Success and Failure

Two things writers–like a lot of people–tend to obsess over. Yet we tend to do it without a very clear idea of what either term really means. Is success being published by a mainline publisher? Widely read? Lots of money? Writing full time? Critical acclaim? If the answer is “All that and a ton of other stuff you forgot to mention” then by that definition there may be ten to fifteen successful writers in the entire country, tops. I’m not one of them and chances are you aren’t, either. Everyone fails by some standard; the question is what standard you apply. And I submit that applying any standard outside your own control is programming yourself for real failure. Too much of that can, as noted elsewhere, screw up your entire life, writing included.

Let’s consider an example: A few years ago, before ebooks mattered and we were still in the mini-explosion of the Print on Demand craze, a new writer proudly posted an excerpt from their novel, just published by some vanity house that I won’t dignify with a name. The prose was, no two ways about it, godawful. “Eye of Argon”‑class bad. Can I make that any clearer? I had absolutely no problem proclaiming both novel and writer complete and absolute failures. I didn’t see even the vaguest spark of talent in the work and their judgment was badly flawed or they wouldn’t have put that work out for the world to see in the first place. So. was the writer a failure?  Ummmm, no. Why not? 

Simple: I don’t get to decide that.

And before you say, “Of course you don’t, Jerk” consider that you’re making my point. Publication? Acclaim? Money? There’s nothing at all wrong with wanting those things. It’s human and ‑‑ most of us ‑‑ are of that class. The problem arises when we judge our success or failure by how much we get of the things we want. That’s human, too. But it’s self‑defeating. This isn’t about “things.” This isn’t about what we have. This is about who we are.

If you fixate on externals, how do you guarantee you’ll get them? By being talented, working hard, and doing really, really fine work? Oh, puh‑lease. Let’s nip that silly notion right in the bud. Oh, as Judy Tenuda was fond of saying, “It could happen.” Just as likely your best work will be misunderstood, your stories critically unfashionable or too esoteric, your novels uncommercial and therefore, unpublishable. And, even if they are published, the readers may, for whatever reason, reject you. That also can happen, and there’s no appeal from this. Those lovely tangibles either fall for you or they don’t. And for heaven’s sakes no, this is not a license to slack off. You can and should work hard and prepare the ground in case that lovely fruit does fall ‑‑ luck favors the prepared ‑‑ but that, as others have pointed out, is not enough. Success on those terms, as above, is simply not up to you and never will be. Maybe you’ll get lucky, but don’t mutter about the unfairness of it all if you don’t. If you choose to place your fate in someone else’s hands you have no right to complain if they spike it outside the endzone.

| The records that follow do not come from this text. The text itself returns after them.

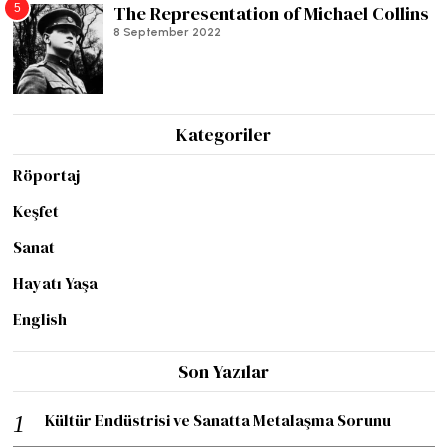
5
The Representation of Michael Collins
8 September 2022
Kategoriler
Röportaj
Keşfet
Sanat
Hayatı Yaşa
English
Son Yazılar
Kültür Endüstrisi ve Sanatta Metalaşma Sorunu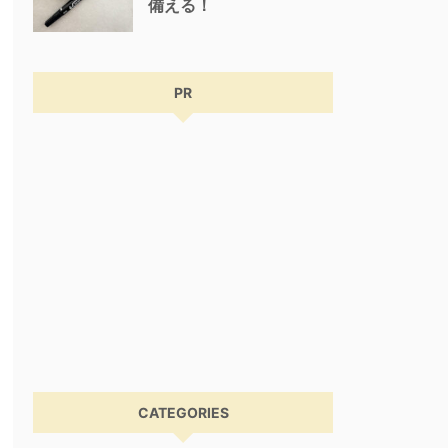
備える！
PR
CATEGORIES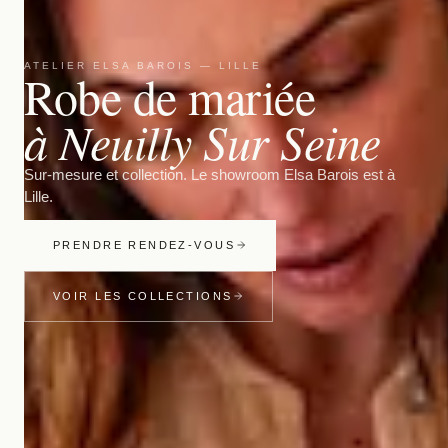
ATELIER ELSA BAROIS — LILLE
Robe de mariée
à Neuilly Sur Seine
Sur-mesure et collection. Le showroom Elsa Barois est à
Lille.
PRENDRE RENDEZ-VOUS
VOIR LES COLLECTIONS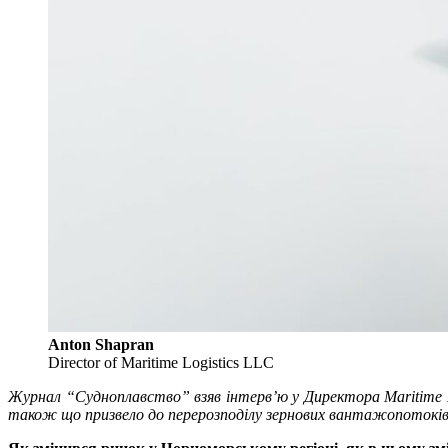
Anton Shapran
Director of Maritime Logistics LLC
Журнал “Судноплавство” взяв інтерв’ю у Директора Maritime Lo
також що призвело до перерозподілу зернових вантажопотоків,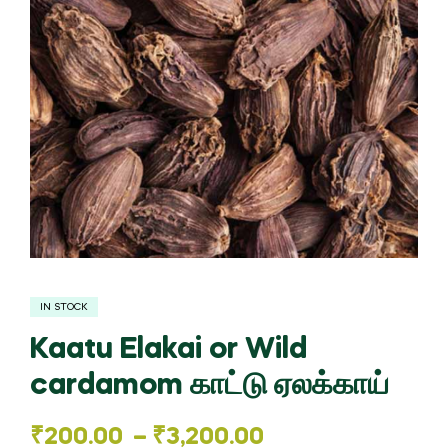
IN STOCK
Kaatu Elakai or Wild
cardamom காட்டு ஏலக்காய்
Price
₹
200.00
–
₹
3,200.00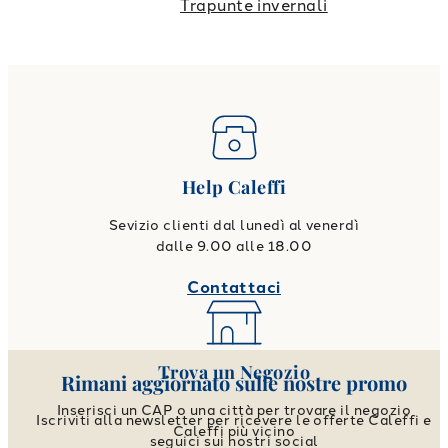
Trapunte invernali
Help Caleffi
Sevizio clienti dal lunedì al venerdì
dalle 9.00 alle 18.00
Contattaci
Trova un Negozio
Rimani aggiornato sulle nostre promo
Inserisci un CAP o una città per trovare il negozio
Iscriviti alla newsletter per ricevere le offerte Caleffi e
Caleffi più vicino
seguici sui nostri social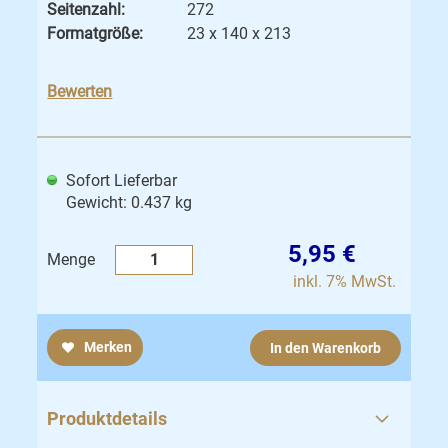
Seitenzahl:
272
Formatgröße:
23 x 140 x 213
Bewerten
Sofort Lieferbar
Gewicht: 0.437 kg
5,95 €
Menge
inkl. 7% MwSt.
Merken
In den Warenkorb
Produktdetails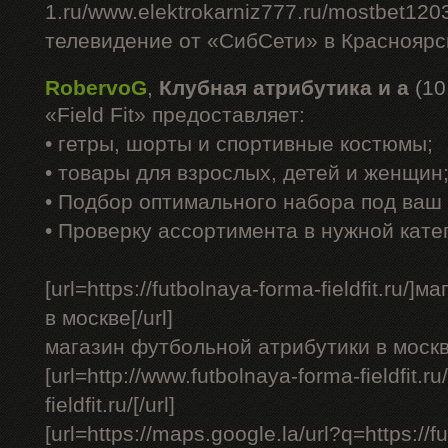
1.ru/www.elektrokarniz777.ru/mostbet120
телевидение от «СибСети» в Красноярск
RobervoG
,
Клубная атрибутика и а
(10
«Field Fit» предоставляет:
• гетры, шорты и спортивные костюмы;
• товары для взрослых, детей и женщин
• Подбор оптимального набора под ваш 
• Проверку ассортимента в нужной кате
[url=https://futbolnaya-forma-fieldfit.ru
в москве[/url]
магазин футбольной атрибутики в москв
[url=http://www.futbolnaya-forma-fieldfit.ru
fieldfit.ru/[/url]
[url=https://maps.google.la/url?q=https://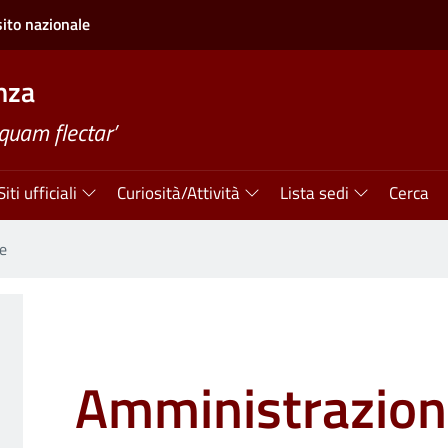
sito nazionale
nza
quam flectar’
Siti ufficiali
Curiosità/Attività
Lista sedi
Cerca
e
Amministrazio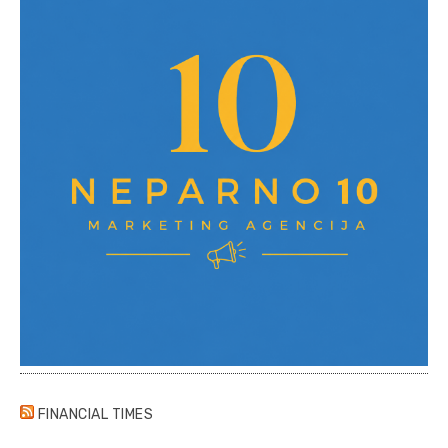
FINANCIAL TIMES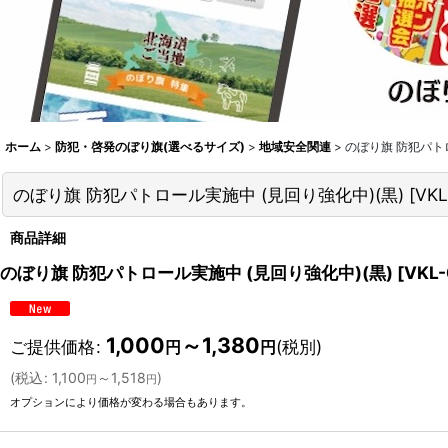
ホーム
>
防犯・啓発のぼり旗(選べるサイズ)
>
地域安全関連
>
のぼり旗 防犯パトロ
のぼり旗 防犯パトロール実施中 (見回り強化中)(黒)
[
VK
商品詳細
のぼり旗 防犯パトロール実施中 (見回り強化中)(黒)
[
VKL
1,000
～1,380
ご提供価格
:
(税別)
円
円
(
税込
:
1,100
～1,518
)
円
円
オプションにより価格が変わる場合もあります。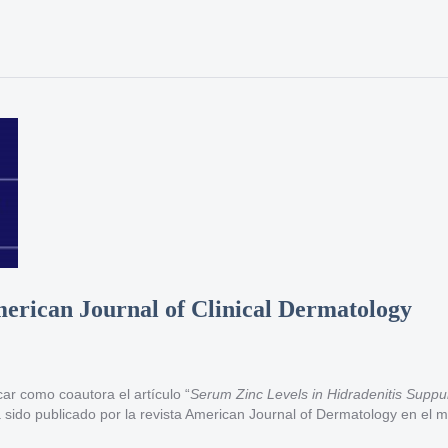
erican Journal of Clinical Dermatology
ar como coautora el artículo “
Serum Zinc Levels in Hidradenitis Suppur
ha sido publicado por la revista American Journal of Dermatology en el 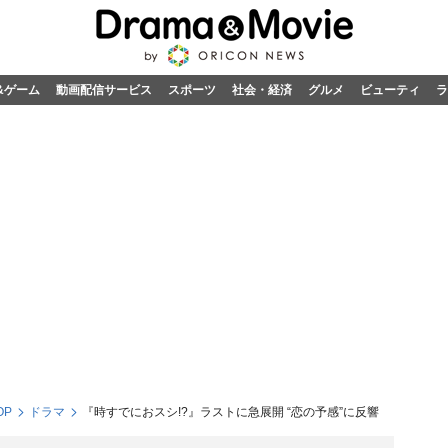
&ゲーム
動画配信サービス
スポーツ
社会・経済
グルメ
ビューティ
ラ
OP
ドラマ
『時すでにおスシ!?』ラストに急展開 “恋の予感”に反響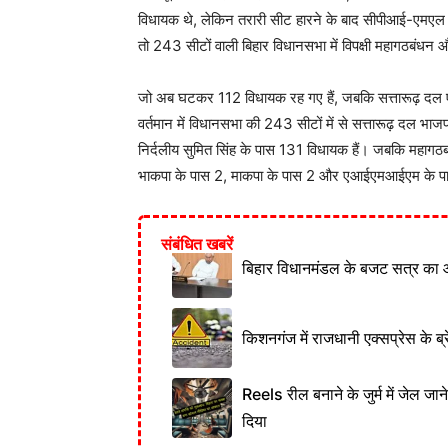
विधायक थे, लेकिन तरारी सीट हारने के बाद सीपीआई-एमएल के
तो 243 सीटों वाली बिहार विधानसभा में विपक्षी महागठबंधन
जो अब घटकर 112 विधायक रह गए हैं, जबकि सत्तारूढ़ दल 
वर्तमान में विधानसभा की 243 सीटों में से सत्तारूढ़ दल भा
निर्दलीय सुमित सिंह के पास 131 विधायक हैं। जबकि महागठबं
भाकपा के पास 2, माकपा के पास 2 और एआईएमआईएम के पास 1 
संबंधित खबरें
बिहार विधानमंडल के बजट सत्र का 
किशनगंज में राजधानी एक्सप्रेस के ब्र
Reels रील बनाने के जुर्म में जेल जा
दिया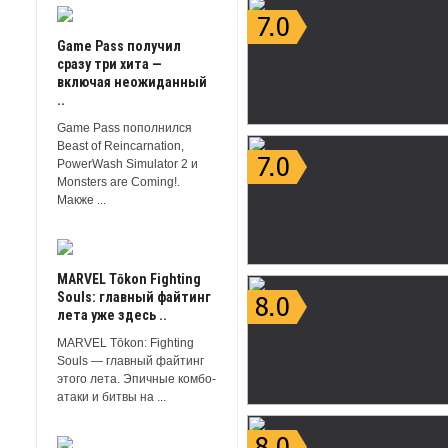
Game Pass получил
сразу три хита —
включая неожиданный
..
Game Pass пополнился
Beast of Reincarnation,
PowerWash Simulator 2 и
Monsters are Coming!.
Макже ...
MARVEL Tōkon Fighting
Souls: главный файтинг
лета уже здесь ..
MARVEL Tōkon: Fighting
Souls — главный файтинг
этого лета. Эпичные комбо-
атаки и битвы на ...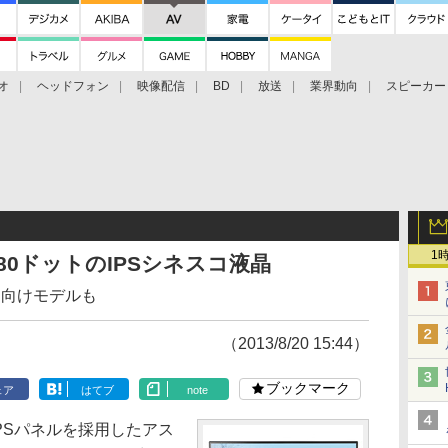
オ
ヘッドフォン
映像配信
BD
放送
業界動向
スピーカー
ェクタ
PS4
BDプレーヤー
映像配信
BD
1
1,080ドットのIPSシネスコ液晶
ロ向けモデルも
（2013/8/20 15:44）
ブックマーク
ェア
はてブ
note
H-IPSパネルを採用したアス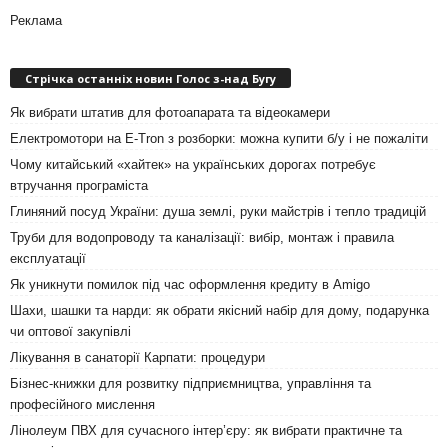
Реклама
Стрічка останніх новин Голос з-над Бугу
Як вибрати штатив для фотоапарата та відеокамери
Електромотори на E-Tron з розборки: можна купити б/у і не пожаліти
Чому китайський «хайтек» на українських дорогах потребує
втручання програміста
Глиняний посуд України: душа землі, руки майстрів і тепло традицій
Труби для водопроводу та каналізації: вибір, монтаж і правила
експлуатації
Як уникнути помилок під час оформлення кредиту в Amigo
Шахи, шашки та нарди: як обрати якісний набір для дому, подарунка
чи оптової закупівлі
Лікування в санаторії Карпати: процедури
Бізнес-книжки для розвитку підприємництва, управління та
професійного мислення
Лінолеум ПВХ для сучасного інтер’єру: як вибрати практичне та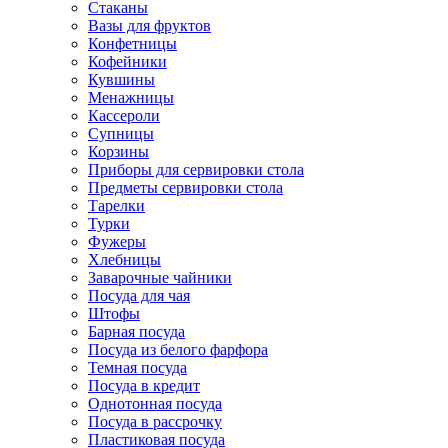
Стаканы
Вазы для фруктов
Конфетницы
Кофейники
Кувшины
Менажницы
Кассероли
Супницы
Корзины
Приборы для сервировки стола
Предметы сервировки стола
Тарелки
Турки
Фужеры
Хлебницы
Заварочные чайники
Посуда для чая
Штофы
Барная посуда
Посуда из белого фарфора
Темная посуда
Посуда в кредит
Однотонная посуда
Посуда в рассрочку
Пластиковая посуда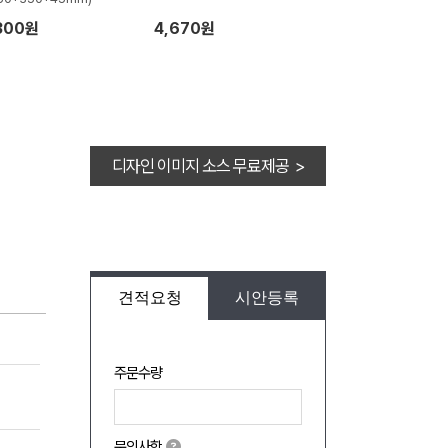
300원
4,670원
디자인 이미지 소스 무료제공 >
견적요청
시안등록
주문수량
문의사항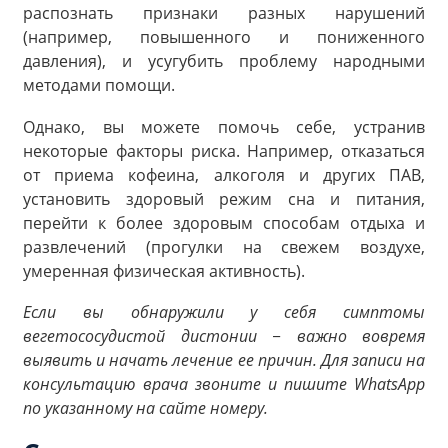
распознать признаки разных нарушений
(например, повышенного и пониженного
давления), и усугубить проблему народными
методами помощи.
Однако, вы можете помочь себе, устранив
некоторые факторы риска. Например, отказаться
от приема кофеина, алкоголя и других ПАВ,
установить здоровый режим сна и питания,
перейти к более здоровым способам отдыха и
развлечений (прогулки на свежем воздухе,
умеренная физическая активность).
Если вы обнаружили у себя симптомы
вегетососудистой дистонии − важно вовремя
выявить и начать лечение ее причин. Для записи на
консультацию врача звоните и пишите WhatsApp
по указанному на сайте номеру.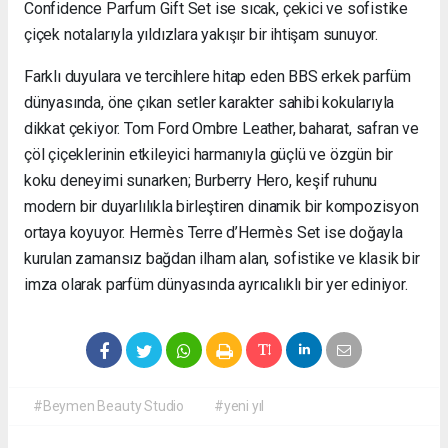
Confidence Parfum Gift Set ise sıcak, çekici ve sofistike
çiçek notalarıyla yıldızlara yakışır bir ihtişam sunuyor.
Farklı duyulara ve tercihlere hitap eden BBS erkek parfüm
dünyasında, öne çıkan setler karakter sahibi kokularıyla
dikkat çekiyor. Tom Ford Ombre Leather, baharat, safran ve
çöl çiçeklerinin etkileyici harmanıyla güçlü ve özgün bir
koku deneyimi sunarken; Burberry Hero, keşif ruhunu
modern bir duyarlılıkla birleştiren dinamik bir kompozisyon
ortaya koyuyor. Hermès Terre d’Hermès Set ise doğayla
kurulan zamansız bağdan ilham alan, sofistike ve klasik bir
imza olarak parfüm dünyasında ayrıcalıklı bir yer ediniyor.
#Beymen Beauty Studio
#yeni yıl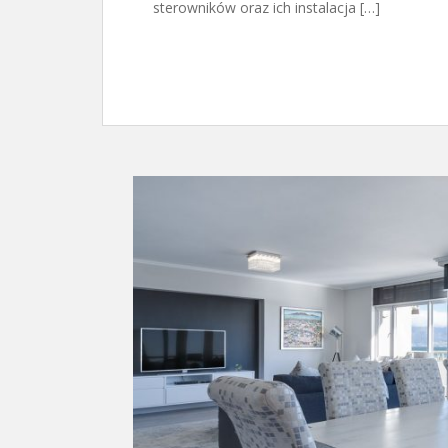
sterowników oraz ich instalacja […]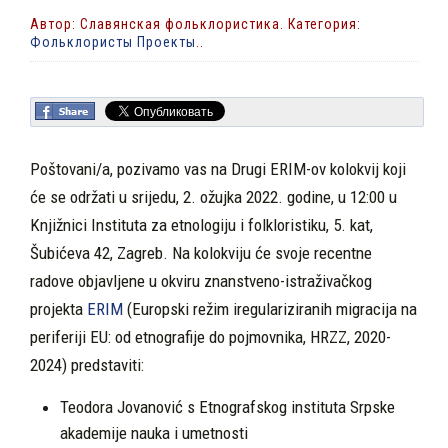
Автор: Славянская фольклористика. Категория:
Фольклористы Проекты
..
Poštovani/a, pozivamo vas na Drugi ERIM-ov kolokvij koji
će se održati u srijedu, 2. ožujka 2022. godine, u 12:00 u
Knjižnici Instituta za etnologiju i folkloristiku, 5. kat,
Šubićeva 42, Zagreb. Na kolokviju će svoje recentne
radove objavljene u okviru znanstveno-istraživačkog
projekta
ERIM
(Europski režim iregulariziranih migracija na
periferiji EU: od etnografije do pojmovnika, HRZZ, 2020-
2024) predstaviti:
Teodora Jovanović s Etnografskog instituta Srpske
akademije nauka i umetnosti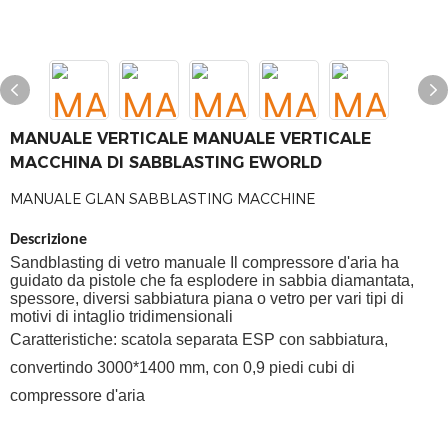
MANUALE VERTICALE MANUALE VERTICALE
MACCHINA DI SABBLASTING EWORLD
MANUALE GLAN SABBLASTING MACCHINE
Descrizione
Sandblasting di vetro manuale
Il compressore d'aria ha
guidato da pistole che fa esplodere in sabbia diamantata,
spessore, diversi sabbiatura piana o vetro per vari tipi di
motivi di intaglio tridimensionali
Caratteristiche: scatola separata ESP con sabbiatura,
convertindo 3000*1400 mm, con 0,9 piedi cubi di
compressore d'aria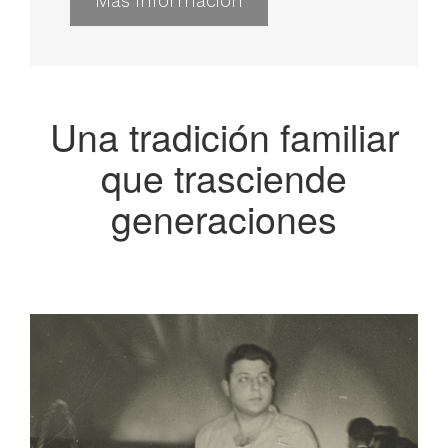
Más información
Una tradición familiar
que trasciende
generaciones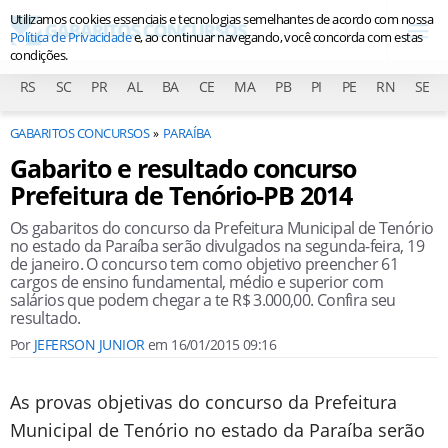
Utilizamos cookies essenciais e tecnologias semelhantes de acordo com nossa
Política de Privacidade
e, ao continuar navegando, você concorda com estas
condições.
RS
SC
PR
AL
BA
CE
MA
PB
PI
PE
RN
SE
GABARITOS CONCURSOS
PARAÍBA
Gabarito e resultado concurso
Prefeitura de Tenório-PB 2014
Os gabaritos do concurso da Prefeitura Municipal de Tenório
no estado da Paraíba serão divulgados na segunda-feira, 19
de janeiro. O concurso tem como objetivo preencher 61
cargos de ensino fundamental, médio e superior com
salários que podem chegar a te R$ 3.000,00. Confira seu
resultado.
Por
JEFERSON JUNIOR
em
16/01/2015 09:16
As provas objetivas do concurso da Prefeitura
Municipal de Tenório no estado da Paraíba serão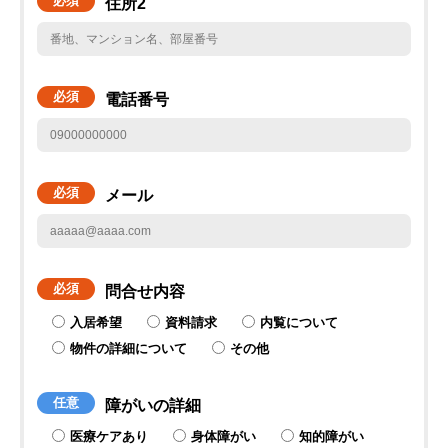
必須
住所2
必須
電話番号
必須
メール
必須
問合せ内容
入居希望
資料請求
内覧について
物件の詳細について
その他
任意
障がいの詳細
医療ケアあり
身体障がい
知的障がい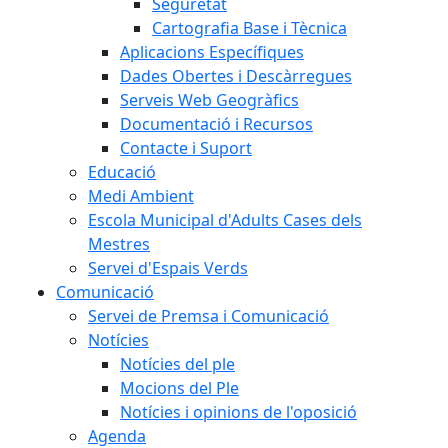
Seguretat
Cartografia Base i Tècnica
Aplicacions Específiques
Dades Obertes i Descàrregues
Serveis Web Geogràfics
Documentació i Recursos
Contacte i Suport
Educació
Medi Ambient
Escola Municipal d'Adults Cases dels
Mestres
Servei d'Espais Verds
Comunicació
Servei de Premsa i Comunicació
Notícies
Notícies del ple
Mocions del Ple
Notícies i opinions de l'oposició
Agenda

Yet consider–when you’re not obsessing over “things” and turn your attention back to your own writing, something wonderful happens. Your opinion not only matters, I contend that your honest, informed opinion is the only one that matters. This does not mean that you don’t listen to criticism, and certainly that you shouldn’t constantly work for improvement. That’s not the same thing. This simply means that you have the final say, and that’s where the honesty comes in. You owe yourself an honest opinion, an informed opinion (which leaves out the vanity press person at the moment), but when the lines are drawn it’s still all up to you. You decide when the story works. You decide that you’ve done or not done what you set out to do. You decide whether or not what you’re doing is worthwhile. You succeed on your own terms or fail on your own terms, but the final judge has to be you. Not the critics. Not the editors. Not even the readers. If they go along, great. You may be writing for an audience of one merely to maintain your own sanity and, if so, so be it. You may be writing for an audience of millions, and that’s ok too, but the one doesn’t change the other.

This is the true “Writer’s Arrogance” in action. Not being a jerk or a prima donna, but simply believing in yourself and not seeking validation elsewhere. External validation is great when it happens, but you’d be crazy to depend on it. As Hemingway is reported to have said, “If I believe the critics when they say I’m great, I have to believe them when they say I’m lousy.” Or to misquote a certain extremely patient goddess from “The Trickster’s Wife”: “When have I failed? When I say I’ve failed. And not one damn moment before.”

Maybe my horrible example above did learn better. Maybe they matured past the notion of getting published for its own sake, buckled down and developed their craft. Maybe they cured their ignorance enough to form a more accurate opinion of their work, and let the chips fall, etc., whatever that future held. Maybe. Maybe they didn’t. Either way, it was entirely up to them.